1975. In Rome, Claude Lanzmann filmed a series of interviews with Benjamin Murmelstein, the last President of the Jewish Council of Elders in the Theresienstadt ghetto in Czechoslovakia, the only "Jewish elder" (according to Nazi terminology) not to have been killed during the war. A rabbi in Vienna, following the annexation of Austria by Germany in 1938 Murmelstein fought bitterly with Adolf Eichmann, week after week for seven years, managing to help around 121,000 Jews leave the country, and preventing the liquidation of the ghetto.
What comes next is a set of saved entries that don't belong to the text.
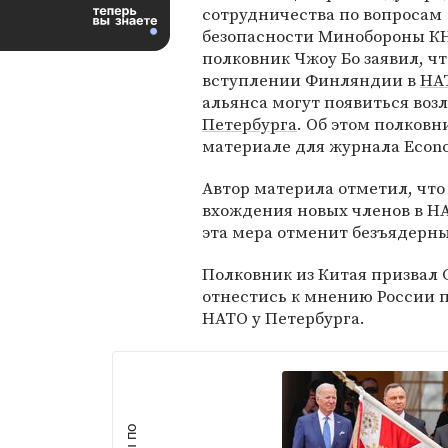
сотрудничества по вопросам
безопасности Минобороны К
полковник Чжоу Бо заявил, ч
вступлении Финляндии в
НА
альянса могут появиться воз
Петербурга
. Об этом полков
материале для журнала Econo
Автор материла отметил, чт
вхождения новых членов в НА
эта мера отменит безъядерны
Полковник из Китая призвал 
отнестись к мнению России п
НАТО у Петербурга.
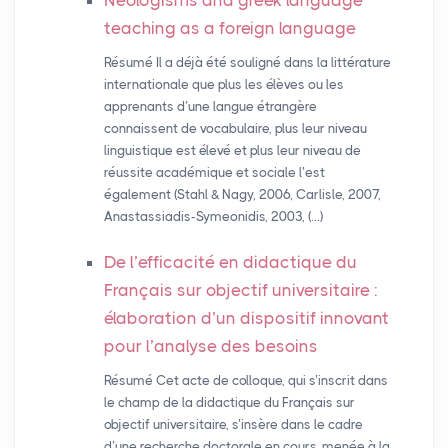
Neologisms and greek language
teaching as a foreign language
Résumé Il a déjà été souligné dans la littérature
internationale que plus les élèves ou les
apprenants d’une langue étrangère
connaissent de vocabulaire, plus leur niveau
linguistique est élevé et plus leur niveau de
réussite académique et sociale l’est
également (Stahl & Nagy, 2006, Carlisle, 2007,
Anastassiadis-Symeonidis, 2003, (…)
De l’efficacité en didactique du
Français sur objectif universitaire :
élaboration d’un dispositif innovant
pour l’analyse des besoins
Résumé Cet acte de colloque, qui s’inscrit dans
le champ de la didactique du Français sur
objectif universitaire, s’insère dans le cadre
d’une recherche doctorale en cours, menée à la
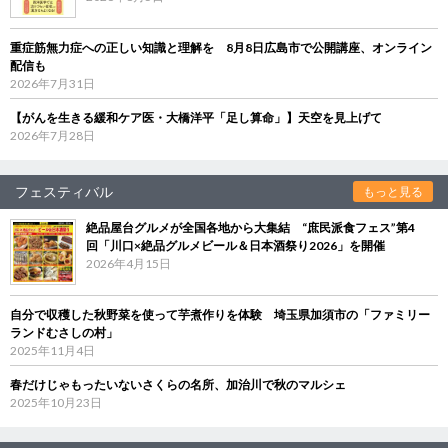
重症筋無力症への正しい知識と理解を 8月8日広島市で公開講座、オンライン
配信も
2026年7月31日
【がんを生きる緩和ケア医・大橋洋平「足し算命」】天空を見上げて
2026年7月28日
フェスティバル
もっと見る
絶品屋台グルメが全国各地から大集結 “庶民派食フェス”第4
回「川口×絶品グルメビール＆日本酒祭り2026」を開催
2026年4月15日
自分で収穫した秋野菜を使って芋煮作りを体験 埼玉県加須市の「ファミリー
ランドむさしの村」
2025年11月4日
春だけじゃもったいないさくらの名所、加治川で秋のマルシェ
2025年10月23日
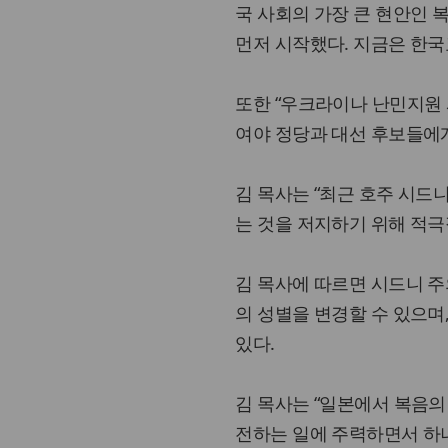
국 사회의 가장 큰 현안인
먼저 시작했다. 지금은 한국
또한 “우크라이나 난민지원 
여야 정당과 대선 후보들에게
김 목사는 “최근 호주 시
는 것을 저지하기 위해 적극
김 목사에 따르면 시드니 
의 성별을 변경할 수 있으며
있다.
김 목사는 “일본에서 복음의
전하는 일에 주력하면서 하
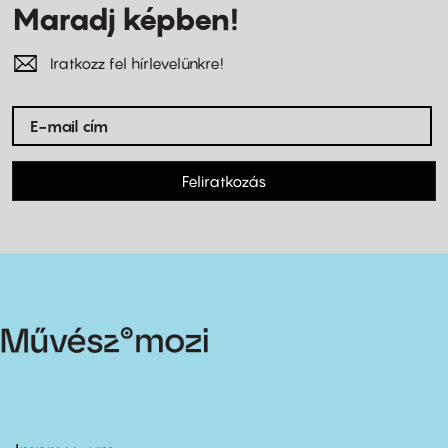
Maradj képben!
Iratkozz fel hírlevelünkre!
Feliratkozás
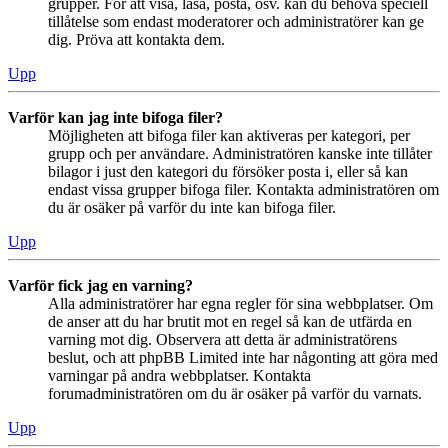
grupper. För att visa, läsa, posta, osv. kan du behöva speciell
tillåtelse som endast moderatorer och administratörer kan ge
dig. Pröva att kontakta dem.
Upp
Varför kan jag inte bifoga filer?
Möjligheten att bifoga filer kan aktiveras per kategori, per
grupp och per användare. Administratören kanske inte tillåter
bilagor i just den kategori du försöker posta i, eller så kan
endast vissa grupper bifoga filer. Kontakta administratören om
du är osäker på varför du inte kan bifoga filer.
Upp
Varför fick jag en varning?
Alla administratörer har egna regler för sina webbplatser. Om
de anser att du har brutit mot en regel så kan de utfärda en
varning mot dig. Observera att detta är administratörens
beslut, och att phpBB Limited inte har någonting att göra med
varningar på andra webbplatser. Kontakta
forumadministratören om du är osäker på varför du varnats.
Upp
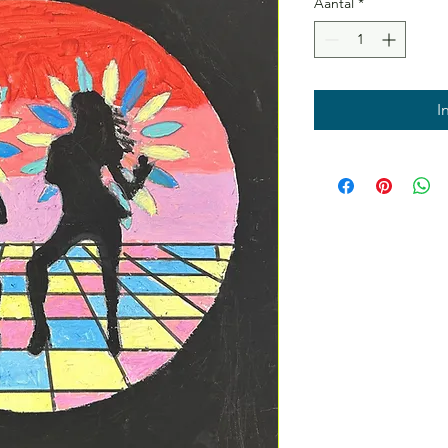
Aantal
*
I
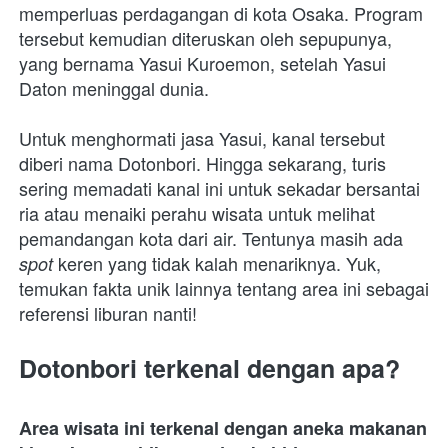
memperluas perdagangan di kota Osaka. Program 
tersebut kemudian diteruskan oleh sepupunya, 
yang bernama Yasui Kuroemon, setelah Yasui 
Daton meninggal dunia.
Untuk menghormati jasa Yasui, kanal tersebut 
diberi nama Dotonbori.
Hingga sekarang, turis 
sering memadati kanal ini untuk sekadar bersantai 
ria atau menaiki perahu wisata untuk melihat 
pemandangan kota dari air. Tentunya masih ada 
keren yang tidak kalah menariknya. Yuk, 
spot 
temukan fakta unik lainnya tentang area ini sebagai 
referensi liburan nanti!
Dotonbori terkenal dengan apa?
Area wisata ini terkenal dengan aneka makanan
2012. Claude Lanzmann, at 87, exhumes these interviews from Rome, returning to Theresienstadt, the town "given to the Jews by Hitler", a so-called model ghetto, but a deceitful ghetto chosen by Eichmann to dupe the world. We discover the extraordinary personality of Benjamin Murmelstein: a man blessed with a dazzling intelligence and a certain courage which, along with an unrivaled memory, makes him a wonderfully wry, sardonic and authentic storyteller.
Through the various periods, from Nisko in Poland to Theresienstadt, and from Vienna to Rome, the film provides an unprecedented insight into the genesis of the Final Solution. It also reveals the true face of Eichmann, and exposes without artifice the savage contradictions of the Jewish Councils.